La dette atteint un sommet
Selon le dernier rapport de Bank Al-Maghrib, la dette bancaire a atteint 456,3 milliards de dirhams à fin 2025, portée par la hausse des crédits immobiliers et des crédits à la consommation.
Face à cette tendance, la Banque centrale travaille sur un dispositif destiné à prévenir le surendettement.
Les crédits poursuivent leur forte progression
Le recours au crédit continue de gagner du terrain au Maroc. À fin 2025, l'encours de la dette bancaire des ménages s'élève à 456,3 milliards de dirhams, soit une hausse de 6,9 % sur un an, contre 3,8 % en 2024.
Les banques concentrent près de 78 % de cette dette, tandis que les sociétés de financement représentent les 22 % restants. Les crédits à la consommation pèsent désormais 40 % de l'endettement total, contre 60 % pour les crédits à l'habitat.
L'immobilier et la consommation tirent la croissance
Le crédit à l'habitat reste dynamique. En 2025, la production a progressé de 10,8 %, atteignant 31,8 milliards de dirhams, avec plus de 63.000 nouveaux bénéficiaires.
Le montant moyen d'un prêt immobilier atteint désormais 502.000 dirhams, alors que le taux d'intérêt moyen s'établit à 4,68 %.
De son côté, le crédit à la consommation affiche la plus forte accélération. Son encours grimpe à 183,4 milliards de dirhams, en hausse de 13,2 %.
Les sociétés de crédit enregistrent la progression la plus marquée, tandis que les financements Mourabaha destinés à l'achat de véhicules continuent également de gagner du terrain.
Casablanca et Rabat en tête
La majorité des bénéficiaires se concentre dans les grands pôles urbains.

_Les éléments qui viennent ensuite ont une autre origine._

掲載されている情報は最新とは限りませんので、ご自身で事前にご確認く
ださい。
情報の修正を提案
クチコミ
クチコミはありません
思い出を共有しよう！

La région de Casablanca-Settat regroupe près de 38 % des crédits immobiliers, devant Rabat-Salé-Kénitra avec 20 %. La même tendance est observée pour les crédits à la consommation.
En parallèle, les créances en souffrance atteignent 47,3 milliards de dirhams, en hausse de 6 %. Malgré cette progression, le taux global de risque reste stable à 10,4 %, selon Bank Al-Maghrib.

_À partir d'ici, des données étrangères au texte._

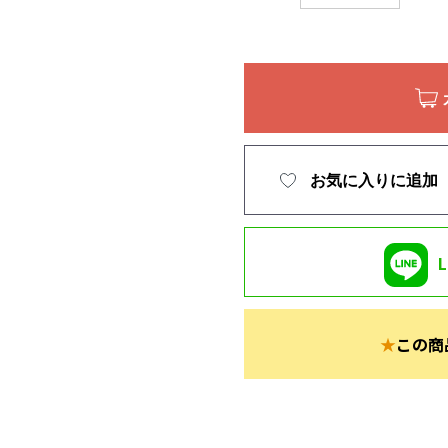
お気に入りに追加
★
この商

Bank Al-Maghrib veut prévenir le surendettement
Face à cette montée continue de l'endettement, Bank Al-Maghrib poursuit ses travaux avec plusieurs départements ministériels pour mettre en place un cadre dédié au traitement du surendettement des ménages.
L'objectif est d'améliorer le suivi des situations à risque, de renforcer l'éducation financière des citoyens et de créer un mécanisme d'accompagnement pour les ménages les plus fragilisés.
Dans un contexte où le recours au crédit devient de plus en plus fréquent, les autorités cherchent ainsi à concilier accès au financement et protection des emprunteurs.